__Task instructions__
If a picture appears in the records below, drop it, and reproduce everything else exactly.

The records Block Start

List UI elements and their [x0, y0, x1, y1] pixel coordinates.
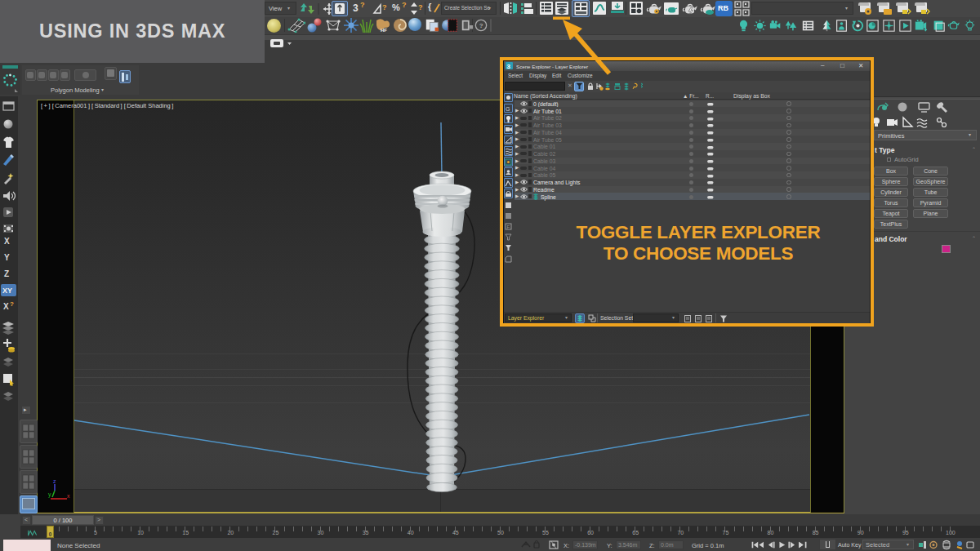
svg-text:?: ?: [479, 22, 483, 29]
svg-text:x: x: [67, 493, 70, 499]
svg-text:?: ?: [418, 3, 423, 11]
svg-text:?: ?: [382, 3, 387, 11]
svg-text:z: z: [53, 478, 56, 484]
svg-text:y: y: [48, 491, 51, 498]
svg-text:HF: HF: [381, 28, 387, 33]
svg-text:G: G: [506, 106, 510, 112]
svg-text:F: F: [507, 224, 510, 229]
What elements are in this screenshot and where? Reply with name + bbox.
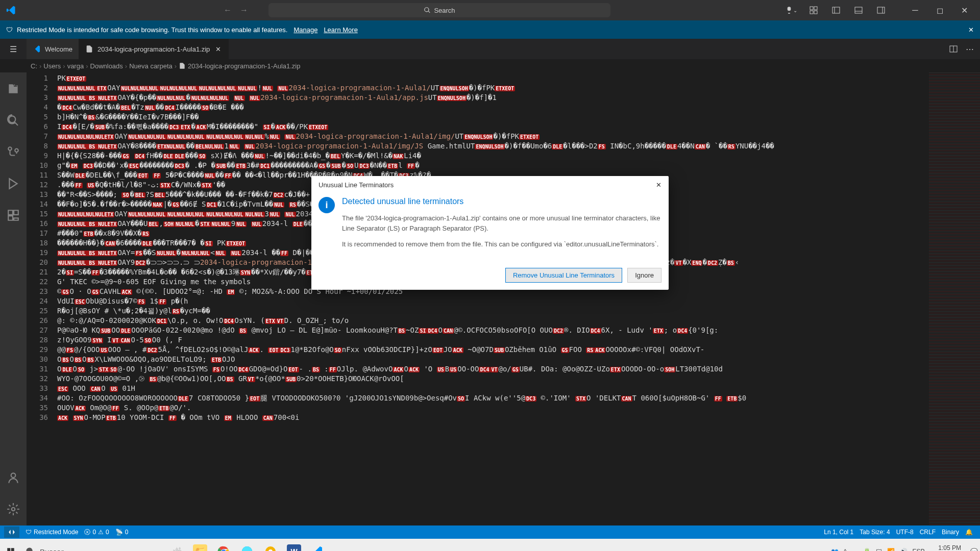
layout-customize-icon[interactable] [807, 4, 820, 16]
unusual-terminators-dialog: Unusual Line Terminators ✕ i Detected un… [311, 176, 669, 290]
start-button[interactable] [2, 541, 19, 551]
minimap[interactable] [929, 72, 980, 525]
security-icon[interactable]: 🛡 [876, 548, 882, 551]
search-activity-icon[interactable] [1, 108, 26, 133]
battery-icon[interactable]: 🔋 [863, 548, 871, 551]
tray-chevron-icon[interactable]: ^ [844, 548, 847, 551]
svg-rect-2 [810, 11, 813, 14]
file-explorer-icon[interactable]: 📁 [189, 541, 211, 551]
manage-link[interactable]: Manage [293, 26, 317, 34]
ports-status[interactable]: 📡 0 [112, 529, 132, 536]
chevron-right-icon: › [125, 62, 127, 70]
wifi-icon[interactable]: 📶 [887, 548, 895, 551]
chevron-right-icon: › [175, 62, 177, 70]
copilot-icon[interactable]: ⌄ [785, 4, 797, 16]
breadcrumb-item[interactable]: Downloads [90, 62, 123, 70]
taskview-icon[interactable]: 🏙 [165, 541, 188, 551]
settings-gear-icon[interactable] [1, 497, 26, 521]
dialog-text-1: The file '2034-logica-programacion-1-Aul… [342, 213, 662, 233]
tab-close-button[interactable]: ✕ [214, 45, 222, 53]
banner-message: Restricted Mode is intended for safe cod… [17, 26, 287, 34]
chevron-right-icon: › [86, 62, 88, 70]
system-clock[interactable]: 1:05 PM 1/15/2025 [930, 544, 965, 551]
file-tab[interactable]: 2034-logica-programacion-1-Aula1.zip ✕ [79, 39, 229, 59]
status-bar: 🛡 Restricted Mode ⓧ 0 ⚠ 0 📡 0 Ln 1, Col … [0, 525, 980, 539]
command-center-search[interactable]: Search [268, 3, 610, 17]
cursor-position[interactable]: Ln 1, Col 1 [821, 529, 856, 536]
problems-status[interactable]: ⓧ 0 ⚠ 0 [81, 528, 112, 537]
editor[interactable]: 1234567891011121314151617181920212223242… [27, 72, 980, 525]
breadcrumb-item[interactable]: 2034-logica-programacion-1-Aula1.zip [188, 62, 300, 70]
dialog-heading: Detected unusual line terminators [342, 197, 662, 206]
svg-point-12 [11, 473, 16, 478]
ignore-button[interactable]: Ignore [627, 268, 662, 283]
restricted-mode-status[interactable]: 🛡 Restricted Mode [22, 529, 81, 536]
code-content[interactable]: PKETXEOTNULNULNULNULETXOAYNULNULNULNULNU… [57, 72, 929, 525]
dialog-text-2: It is recommended to remove them from th… [342, 239, 662, 249]
info-icon: i [318, 197, 335, 213]
run-debug-icon[interactable] [1, 171, 26, 196]
close-banner-button[interactable]: ✕ [968, 26, 974, 34]
accounts-icon[interactable] [1, 465, 26, 490]
toggle-panel-icon[interactable] [852, 4, 865, 16]
tab-size[interactable]: Tab Size: 4 [856, 529, 893, 536]
tab-label: Welcome [45, 45, 72, 53]
more-actions-icon[interactable]: ⋯ [964, 43, 976, 55]
breadcrumb-item[interactable]: Nueva carpeta [129, 62, 173, 70]
chrome-icon[interactable] [212, 541, 235, 551]
extensions-icon[interactable] [1, 203, 26, 228]
shield-icon: 🛡 [6, 26, 13, 34]
notifications-icon[interactable]: 🔔 [962, 529, 976, 536]
welcome-tab[interactable]: Welcome [27, 39, 79, 59]
search-placeholder: Search [434, 7, 455, 14]
line-numbers: 1234567891011121314151617181920212223242… [27, 72, 57, 525]
dialog-close-button[interactable]: ✕ [656, 181, 662, 189]
breadcrumb: C:› Users› varga› Downloads› Nueva carpe… [0, 59, 980, 72]
file-icon [85, 45, 93, 53]
svg-rect-0 [810, 7, 813, 10]
window-maximize-button[interactable]: ◻ [928, 1, 951, 19]
breadcrumb-item[interactable]: Users [43, 62, 61, 70]
breadcrumb-item[interactable]: varga [67, 62, 84, 70]
learn-more-link[interactable]: Learn More [324, 26, 357, 34]
language-mode[interactable]: Binary [939, 529, 962, 536]
remove-terminators-button[interactable]: Remove Unusual Line Terminators [505, 268, 622, 283]
window-close-button[interactable]: ✕ [952, 1, 976, 19]
nav-forward-button[interactable]: → [237, 3, 251, 17]
action-center-icon[interactable]: 💬 [970, 548, 978, 551]
menu-button[interactable]: ☰ [0, 39, 27, 59]
search-icon [26, 547, 35, 551]
encoding[interactable]: UTF-8 [893, 529, 917, 536]
source-control-icon[interactable] [1, 140, 26, 164]
svg-rect-8 [877, 7, 885, 13]
window-minimize-button[interactable]: ─ [903, 1, 927, 19]
chevron-right-icon: › [63, 62, 65, 70]
toggle-secondary-sidebar-icon[interactable] [875, 4, 887, 16]
svg-rect-6 [855, 7, 862, 13]
remote-indicator[interactable] [4, 527, 19, 538]
edge-icon[interactable] [236, 541, 258, 551]
explorer-icon[interactable] [1, 77, 26, 101]
dialog-title: Unusual Line Terminators [318, 181, 394, 189]
language-indicator[interactable]: ESP [913, 548, 925, 551]
title-bar: ← → Search ⌄ ─ ◻ ✕ [0, 0, 980, 20]
meet-now-icon[interactable]: 👥 [831, 548, 839, 551]
toggle-sidebar-icon[interactable] [830, 4, 842, 16]
svg-rect-4 [832, 7, 840, 13]
activity-bar [0, 72, 27, 525]
vscode-taskbar-icon[interactable] [306, 541, 329, 551]
tab-bar: ☰ Welcome 2034-logica-programacion-1-Aul… [0, 39, 980, 59]
svg-rect-1 [814, 7, 817, 10]
split-editor-icon[interactable] [947, 43, 960, 55]
volume-icon[interactable]: 🔊 [900, 548, 908, 551]
word-icon[interactable]: W [283, 541, 305, 551]
vscode-logo-icon [6, 5, 16, 15]
chrome-canary-icon[interactable] [259, 541, 282, 551]
onedrive-icon[interactable]: ☁ [852, 548, 858, 551]
taskbar-search[interactable]: Buscar [19, 541, 162, 551]
nav-back-button[interactable]: ← [220, 3, 235, 17]
breadcrumb-item[interactable]: C: [31, 62, 37, 70]
tab-label: 2034-logica-programacion-1-Aula1.zip [97, 45, 210, 53]
search-icon [424, 7, 431, 14]
eol[interactable]: CRLF [917, 529, 939, 536]
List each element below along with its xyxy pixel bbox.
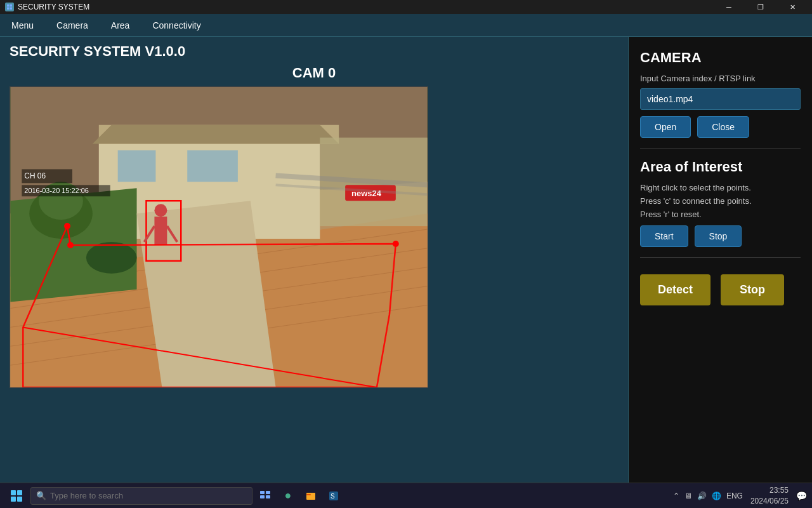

The records Block End

__The completed task__
List UI elements and their [x0, y0, x1, y1] pixel coordinates.
svg-text:?: ?: [479, 22, 483, 29]
svg-text:x: x: [67, 493, 70, 499]
svg-text:?: ?: [418, 3, 423, 11]
svg-text:?: ?: [382, 3, 387, 11]
svg-text:z: z: [53, 478, 56, 484]
svg-text:y: y: [48, 491, 51, 498]
svg-text:HF: HF: [381, 28, 387, 33]
svg-text:G: G: [506, 106, 510, 112]
svg-text:F: F: [507, 224, 510, 229]
What elements are in this screenshot and where? Reply with name + bbox.
layout-customize-icon[interactable] [807, 4, 820, 16]
unusual-terminators-dialog: Unusual Line Terminators ✕ i Detected un… [311, 176, 669, 290]
start-button[interactable] [2, 541, 19, 551]
minimap[interactable] [929, 72, 980, 525]
security-icon[interactable]: 🛡 [876, 548, 882, 551]
search-activity-icon[interactable] [1, 108, 26, 133]
battery-icon[interactable]: 🔋 [863, 548, 871, 551]
tray-chevron-icon[interactable]: ^ [844, 548, 847, 551]
svg-rect-2 [810, 11, 813, 14]
file-explorer-icon[interactable]: 📁 [189, 541, 211, 551]
manage-link[interactable]: Manage [293, 26, 317, 34]
ports-status[interactable]: 📡 0 [112, 529, 132, 536]
chevron-right-icon: › [125, 62, 127, 70]
wifi-icon[interactable]: 📶 [887, 548, 895, 551]
chevron-right-icon: › [175, 62, 177, 70]
copilot-icon[interactable]: ⌄ [785, 4, 797, 16]
breadcrumb-item[interactable]: Downloads [90, 62, 123, 70]
taskview-icon[interactable]: 🏙 [165, 541, 188, 551]
settings-gear-icon[interactable] [1, 497, 26, 521]
dialog-text-1: The file '2034-logica-programacion-1-Aul… [342, 213, 662, 233]
tab-close-button[interactable]: ✕ [214, 45, 222, 53]
banner-message: Restricted Mode is intended for safe cod… [17, 26, 287, 34]
chevron-right-icon: › [86, 62, 88, 70]
system-clock[interactable]: 1:05 PM 1/15/2025 [930, 544, 965, 551]
file-tab[interactable]: 2034-logica-programacion-1-Aula1.zip ✕ [79, 39, 229, 59]
status-bar: 🛡 Restricted Mode ⓧ 0 ⚠ 0 📡 0 Ln 1, Col … [0, 525, 980, 539]
command-center-search[interactable]: Search [268, 3, 610, 17]
cursor-position[interactable]: Ln 1, Col 1 [821, 529, 856, 536]
problems-status[interactable]: ⓧ 0 ⚠ 0 [81, 528, 112, 537]
editor[interactable]: 1234567891011121314151617181920212223242… [27, 72, 980, 525]
breadcrumb-item[interactable]: 2034-logica-programacion-1-Aula1.zip [188, 62, 300, 70]
dialog-heading: Detected unusual line terminators [342, 197, 662, 206]
svg-point-12 [11, 473, 16, 478]
ignore-button[interactable]: Ignore [627, 268, 662, 283]
restricted-mode-status[interactable]: 🛡 Restricted Mode [22, 529, 81, 536]
code-content[interactable]: PKETXEOTNULNULNULNULETXOAYNULNULNULNULNU… [57, 72, 929, 525]
dialog-text-2: It is recommended to remove them from th… [342, 239, 662, 249]
info-icon: i [318, 197, 335, 213]
run-debug-icon[interactable] [1, 171, 26, 196]
close-banner-button[interactable]: ✕ [968, 26, 974, 34]
accounts-icon[interactable] [1, 465, 26, 490]
toggle-panel-icon[interactable] [852, 4, 865, 16]
tab-size[interactable]: Tab Size: 4 [856, 529, 893, 536]
tab-label: Welcome [45, 45, 72, 53]
more-actions-icon[interactable]: ⋯ [964, 43, 976, 55]
breadcrumb-item[interactable]: Nueva carpeta [129, 62, 173, 70]
chrome-icon[interactable] [212, 541, 235, 551]
extensions-icon[interactable] [1, 203, 26, 228]
shield-icon: 🛡 [6, 26, 13, 34]
notifications-icon[interactable]: 🔔 [962, 529, 976, 536]
welcome-tab[interactable]: Welcome [27, 39, 79, 59]
search-placeholder: Search [434, 7, 455, 14]
line-numbers: 1234567891011121314151617181920212223242… [27, 72, 57, 525]
dialog-close-button[interactable]: ✕ [656, 181, 662, 189]
breadcrumb: C:› Users› varga› Downloads› Nueva carpe… [0, 59, 980, 72]
file-icon [85, 45, 93, 53]
svg-rect-0 [810, 7, 813, 10]
window-maximize-button[interactable]: ◻ [928, 1, 951, 19]
breadcrumb-item[interactable]: Users [43, 62, 61, 70]
breadcrumb-item[interactable]: varga [67, 62, 84, 70]
learn-more-link[interactable]: Learn More [324, 26, 357, 34]
language-mode[interactable]: Binary [939, 529, 962, 536]
remove-terminators-button[interactable]: Remove Unusual Line Terminators [505, 268, 622, 283]
window-close-button[interactable]: ✕ [952, 1, 976, 19]
nav-forward-button[interactable]: → [237, 3, 251, 17]
action-center-icon[interactable]: 💬 [970, 548, 978, 551]
menu-button[interactable]: ☰ [0, 39, 27, 59]
search-icon [26, 547, 35, 551]
encoding[interactable]: UTF-8 [893, 529, 917, 536]
source-control-icon[interactable] [1, 140, 26, 164]
svg-rect-8 [877, 7, 885, 13]
window-minimize-button[interactable]: ─ [903, 1, 927, 19]
chevron-right-icon: › [63, 62, 65, 70]
toggle-secondary-sidebar-icon[interactable] [875, 4, 887, 16]
svg-rect-6 [855, 7, 862, 13]
remote-indicator[interactable] [4, 527, 19, 538]
edge-icon[interactable] [236, 541, 258, 551]
explorer-icon[interactable] [1, 77, 26, 101]
dialog-title: Unusual Line Terminators [318, 181, 394, 189]
language-indicator[interactable]: ESP [913, 548, 925, 551]
title-bar: ← → Search ⌄ ─ ◻ ✕ [0, 0, 980, 20]
meet-now-icon[interactable]: 👥 [831, 548, 839, 551]
toggle-sidebar-icon[interactable] [830, 4, 842, 16]
svg-rect-4 [832, 7, 840, 13]
activity-bar [0, 72, 27, 525]
vscode-taskbar-icon[interactable] [306, 541, 329, 551]
tab-bar: ☰ Welcome 2034-logica-programacion-1-Aul… [0, 39, 980, 59]
svg-rect-1 [814, 7, 817, 10]
split-editor-icon[interactable] [947, 43, 960, 55]
volume-icon[interactable]: 🔊 [900, 548, 908, 551]
word-icon[interactable]: W [283, 541, 305, 551]
vscode-logo-icon [6, 5, 16, 15]
chrome-canary-icon[interactable] [259, 541, 282, 551]
onedrive-icon[interactable]: ☁ [852, 548, 858, 551]
taskbar-search[interactable]: Buscar [19, 541, 162, 551]
nav-back-button[interactable]: ← [220, 3, 235, 17]
breadcrumb-item[interactable]: C: [31, 62, 37, 70]
tab-label: 2034-logica-programacion-1-Aula1.zip [97, 45, 210, 53]
search-icon [424, 7, 431, 14]
eol[interactable]: CRLF [917, 529, 939, 536]
List each element below along with its xyxy pixel bbox.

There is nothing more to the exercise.